Impurities in pharmaceutical substances are unwanted or unintended materials that contaminate the drug product or active pharmaceutical ingredient (API). These impurities may originate from various sources such as raw materials, reagents, solvents, manufacturing equipment, processing procedures, degradation products, or microbial organisms.
The impurities may differ in nature, quantity, and toxicity. They may be organic or inorganic compounds, elemental substances, particles, or microorganisms. They may also have different physical, chemical, and biological properties, such as color, taste, odor, solubility, stability, or toxicity.

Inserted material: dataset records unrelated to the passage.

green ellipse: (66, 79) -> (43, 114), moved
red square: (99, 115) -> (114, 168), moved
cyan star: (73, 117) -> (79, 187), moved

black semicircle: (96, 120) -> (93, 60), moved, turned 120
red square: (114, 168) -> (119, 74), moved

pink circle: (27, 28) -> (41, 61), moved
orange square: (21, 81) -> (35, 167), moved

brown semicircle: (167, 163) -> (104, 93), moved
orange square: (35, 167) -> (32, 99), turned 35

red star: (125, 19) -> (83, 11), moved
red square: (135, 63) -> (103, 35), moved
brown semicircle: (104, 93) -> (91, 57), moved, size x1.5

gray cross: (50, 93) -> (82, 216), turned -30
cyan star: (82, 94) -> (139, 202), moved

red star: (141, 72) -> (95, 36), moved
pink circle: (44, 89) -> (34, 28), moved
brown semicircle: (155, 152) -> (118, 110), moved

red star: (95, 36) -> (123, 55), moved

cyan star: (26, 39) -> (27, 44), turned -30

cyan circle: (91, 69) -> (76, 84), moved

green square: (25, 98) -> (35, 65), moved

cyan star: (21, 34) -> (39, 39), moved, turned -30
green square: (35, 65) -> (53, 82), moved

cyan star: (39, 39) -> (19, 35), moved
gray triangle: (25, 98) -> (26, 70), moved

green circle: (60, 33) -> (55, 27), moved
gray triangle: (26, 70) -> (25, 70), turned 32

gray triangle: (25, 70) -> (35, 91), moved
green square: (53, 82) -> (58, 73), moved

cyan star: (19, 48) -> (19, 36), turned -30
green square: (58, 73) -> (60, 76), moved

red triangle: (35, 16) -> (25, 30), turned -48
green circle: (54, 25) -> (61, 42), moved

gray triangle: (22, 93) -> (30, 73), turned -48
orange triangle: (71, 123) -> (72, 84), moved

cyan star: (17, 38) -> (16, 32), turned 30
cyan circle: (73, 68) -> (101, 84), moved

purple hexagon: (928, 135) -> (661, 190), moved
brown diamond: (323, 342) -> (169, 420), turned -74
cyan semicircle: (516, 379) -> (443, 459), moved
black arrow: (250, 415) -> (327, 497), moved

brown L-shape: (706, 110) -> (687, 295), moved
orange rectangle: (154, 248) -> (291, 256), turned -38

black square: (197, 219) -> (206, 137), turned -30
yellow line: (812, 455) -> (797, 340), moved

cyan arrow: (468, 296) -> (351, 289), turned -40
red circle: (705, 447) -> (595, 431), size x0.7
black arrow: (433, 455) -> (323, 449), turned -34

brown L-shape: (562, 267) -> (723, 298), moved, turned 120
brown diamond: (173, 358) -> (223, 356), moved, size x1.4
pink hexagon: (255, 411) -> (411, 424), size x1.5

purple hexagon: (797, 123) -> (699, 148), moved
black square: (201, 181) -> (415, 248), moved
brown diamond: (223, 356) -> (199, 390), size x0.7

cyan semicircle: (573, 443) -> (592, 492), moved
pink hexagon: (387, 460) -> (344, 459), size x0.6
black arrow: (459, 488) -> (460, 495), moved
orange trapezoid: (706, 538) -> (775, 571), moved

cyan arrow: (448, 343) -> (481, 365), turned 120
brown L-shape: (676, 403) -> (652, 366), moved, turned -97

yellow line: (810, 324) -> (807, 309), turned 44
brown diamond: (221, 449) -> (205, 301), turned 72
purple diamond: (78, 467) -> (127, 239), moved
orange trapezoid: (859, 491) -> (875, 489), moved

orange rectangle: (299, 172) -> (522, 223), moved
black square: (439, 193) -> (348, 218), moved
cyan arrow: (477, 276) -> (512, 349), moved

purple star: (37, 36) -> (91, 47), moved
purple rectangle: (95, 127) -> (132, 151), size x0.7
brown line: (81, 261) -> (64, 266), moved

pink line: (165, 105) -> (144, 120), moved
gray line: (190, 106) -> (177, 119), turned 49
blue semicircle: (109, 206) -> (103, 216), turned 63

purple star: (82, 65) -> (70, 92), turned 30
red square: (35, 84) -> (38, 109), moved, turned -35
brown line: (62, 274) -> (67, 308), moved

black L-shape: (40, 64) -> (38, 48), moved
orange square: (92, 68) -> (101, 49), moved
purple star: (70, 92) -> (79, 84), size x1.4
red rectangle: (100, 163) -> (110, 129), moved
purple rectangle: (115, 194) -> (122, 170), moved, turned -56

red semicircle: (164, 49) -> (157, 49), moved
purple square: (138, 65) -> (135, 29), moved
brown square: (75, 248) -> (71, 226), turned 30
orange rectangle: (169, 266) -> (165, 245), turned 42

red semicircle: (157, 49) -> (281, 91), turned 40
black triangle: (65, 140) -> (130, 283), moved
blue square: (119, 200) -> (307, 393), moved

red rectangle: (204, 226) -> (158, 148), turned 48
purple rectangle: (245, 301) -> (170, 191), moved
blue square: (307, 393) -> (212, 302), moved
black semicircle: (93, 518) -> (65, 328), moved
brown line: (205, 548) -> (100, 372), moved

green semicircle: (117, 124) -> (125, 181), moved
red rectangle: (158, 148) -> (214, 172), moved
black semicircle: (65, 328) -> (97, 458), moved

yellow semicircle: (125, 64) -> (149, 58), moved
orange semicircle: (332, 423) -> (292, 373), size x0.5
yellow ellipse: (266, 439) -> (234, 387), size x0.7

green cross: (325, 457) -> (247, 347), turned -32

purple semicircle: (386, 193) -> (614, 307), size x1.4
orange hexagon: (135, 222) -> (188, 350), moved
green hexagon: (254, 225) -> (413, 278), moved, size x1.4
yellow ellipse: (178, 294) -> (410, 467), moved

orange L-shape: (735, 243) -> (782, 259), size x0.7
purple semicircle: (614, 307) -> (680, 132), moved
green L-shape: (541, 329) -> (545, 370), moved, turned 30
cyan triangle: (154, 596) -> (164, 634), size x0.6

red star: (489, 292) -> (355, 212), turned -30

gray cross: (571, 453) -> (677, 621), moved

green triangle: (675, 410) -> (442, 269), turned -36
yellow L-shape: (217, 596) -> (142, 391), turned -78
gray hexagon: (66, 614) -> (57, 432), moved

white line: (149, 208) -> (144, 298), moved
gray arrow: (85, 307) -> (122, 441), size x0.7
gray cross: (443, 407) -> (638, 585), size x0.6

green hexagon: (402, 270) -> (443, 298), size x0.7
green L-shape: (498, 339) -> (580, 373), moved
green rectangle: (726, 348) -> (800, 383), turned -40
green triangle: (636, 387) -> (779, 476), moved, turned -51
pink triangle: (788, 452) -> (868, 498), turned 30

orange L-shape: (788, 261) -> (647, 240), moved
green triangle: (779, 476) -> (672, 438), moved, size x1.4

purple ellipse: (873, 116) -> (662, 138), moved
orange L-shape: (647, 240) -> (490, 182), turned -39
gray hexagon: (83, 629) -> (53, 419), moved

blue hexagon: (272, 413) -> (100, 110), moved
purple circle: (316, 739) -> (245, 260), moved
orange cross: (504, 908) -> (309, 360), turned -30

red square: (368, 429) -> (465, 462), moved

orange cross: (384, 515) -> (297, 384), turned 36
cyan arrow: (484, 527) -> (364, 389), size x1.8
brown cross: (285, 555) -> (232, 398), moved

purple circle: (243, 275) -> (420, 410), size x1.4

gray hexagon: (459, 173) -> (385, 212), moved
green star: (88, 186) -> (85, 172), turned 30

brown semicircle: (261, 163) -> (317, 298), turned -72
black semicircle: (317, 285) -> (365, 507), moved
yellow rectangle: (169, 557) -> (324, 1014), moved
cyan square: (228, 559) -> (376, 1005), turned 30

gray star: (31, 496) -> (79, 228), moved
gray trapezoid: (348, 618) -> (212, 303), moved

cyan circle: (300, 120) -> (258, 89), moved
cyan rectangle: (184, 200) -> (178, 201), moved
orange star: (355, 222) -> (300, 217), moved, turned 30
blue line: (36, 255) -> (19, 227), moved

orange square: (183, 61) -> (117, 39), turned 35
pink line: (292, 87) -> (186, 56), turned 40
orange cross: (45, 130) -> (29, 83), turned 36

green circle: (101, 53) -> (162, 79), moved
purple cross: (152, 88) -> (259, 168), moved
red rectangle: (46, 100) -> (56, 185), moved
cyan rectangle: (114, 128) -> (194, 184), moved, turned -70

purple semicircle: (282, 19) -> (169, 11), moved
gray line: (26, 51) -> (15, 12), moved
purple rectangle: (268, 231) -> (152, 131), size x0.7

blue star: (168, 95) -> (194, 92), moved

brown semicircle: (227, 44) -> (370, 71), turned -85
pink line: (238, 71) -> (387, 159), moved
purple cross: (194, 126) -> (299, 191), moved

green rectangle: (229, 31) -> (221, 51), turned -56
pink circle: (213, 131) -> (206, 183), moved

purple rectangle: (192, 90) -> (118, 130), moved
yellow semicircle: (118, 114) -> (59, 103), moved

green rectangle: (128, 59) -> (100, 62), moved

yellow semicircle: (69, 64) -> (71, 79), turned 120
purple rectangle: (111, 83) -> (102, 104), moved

Some impurities may pose a health hazard to patients or alter the therapeutic efficacy of the drug product. For example, genotoxic impurities may cause mutations or cancer, while residual solvents may cause toxicity or affect pharmacokinetics. Other impurities may affect the product quality or stability, such as moisture, oxidants, or metal ions.
The regulation of impurities in pharmaceutical substances is governed by several international, national, and regional guidelines and standards. These include the International Council for Harmonisation (ICH) guidelines, the Pharmacopoeias, and the Good Manufacturing Practice (GMP) regulations.
The detection, identification, and quantification of impurities in pharmaceutical substances require various analytical techniques, such as chromatography, spectroscopy, mass spectrometry, or microbiological testing. The risk assessment and control of impurities involve various strategies, such as setting limits, conducting impurity profiling, using appropriate raw materials, optimizing manufacturing processes, or implementing quality control measures.